Splitting a legend is a much less common data visualisation task. In general it is not advisable to map one aesthetic (e.g. colour) to multiple variables, and so by default ggplot2 does not allow you to “split” the colour aesthetic into multiple scales with separate legends. Nevertheless, there are exceptions to this general rule, and it is possible to override this behaviour using the ggnewscale package . The `ggnewscale::new_scale_colour()` command acts as an instruction to ggplot2 to initialise a new colour scale: scale and guide commands that appear above the `new_scale_colour()` command will be applied to the first colour scale, and commands that appear below are applied to the second colour scale.

To illustrate this the plot on the left uses `geom_point()` to display a large marker for each vehicle make in the `mpg` data, with a single colour scale that maps to the year. On the right, a second `geom_point()` layer is overlaid on the plot using small markers: this layer is associated with a different colour scale, used to indicate whether the vehicle has a 4-cylinder engine.

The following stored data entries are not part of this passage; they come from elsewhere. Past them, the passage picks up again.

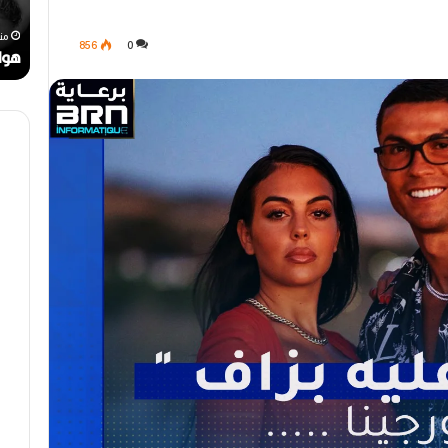
ل
ي
رحيل المخرج القدير محمد الأمين مرباح (1946-
ر
ن
منذ أسبوع واحد
منذ أس
856
0
ا
ا
مهرجان الراي دولي في وهران
هواري
ي
ت
د
.
و
.
ل
أ
ي
ي
ف
ق
ي
و
و
ن
ه
ة
ر
ا
ا
ل
ن
ب
ه
ج
ة
ف
ي
ز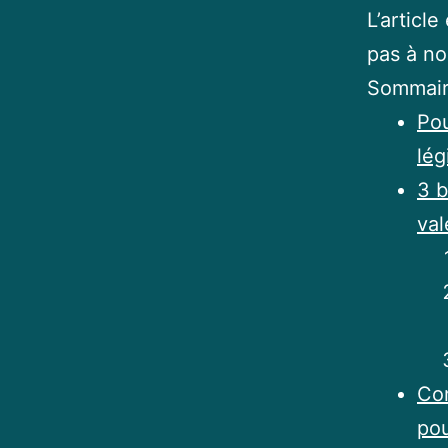
L’articl
pas à n
Sommai
Pou
lég
3 b
val
Co
pou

``````base <- ggplot(mpg, aes(displ, hwy)) +
geom_point(aes(colour = factor(year)), size = 5) +
scale_colour_brewer("year", type = "qual", palette = 5)

base
base +
ggnewscale::new_scale_colour() +
geom_point(aes(colour = cyl == 4), size = 1, fill = NA) +
scale_colour_manual("4 cylinder", values = c("grey60", "black"))``````  Additional details, including functions that apply to other scale types, are available on the package website, https://github.com/eliocamp/ggnewscale.

## 14.8 Legend key glyphs

In most cases the default glyphs shown in the legend key will be appropriate to the layer and the aesthetic. Line plots of different colours will show up as lines of different colours in the legend, boxplots will appear as small boxplots in the legend, and so on. Should you need to override this behaviour, the `key_glyph` argument can be used to associate a particular layer with a different kind of glyph. For example:

``````base <- ggplot(economics, aes(date, psavert, color = "savings"))

base + geom_line()
base + geom_line(key_glyph = "timeseries")``````  More precisely, each geom is associated with a function such as `draw_key_boxplot()` or `draw_key_path()` which is responsible for drawing the key when the legend is created. You can pass the desired key drawing function directly: for example, `base + geom_line(key_glyph = draw_key_timeseries)` would also produce the plot shown above right.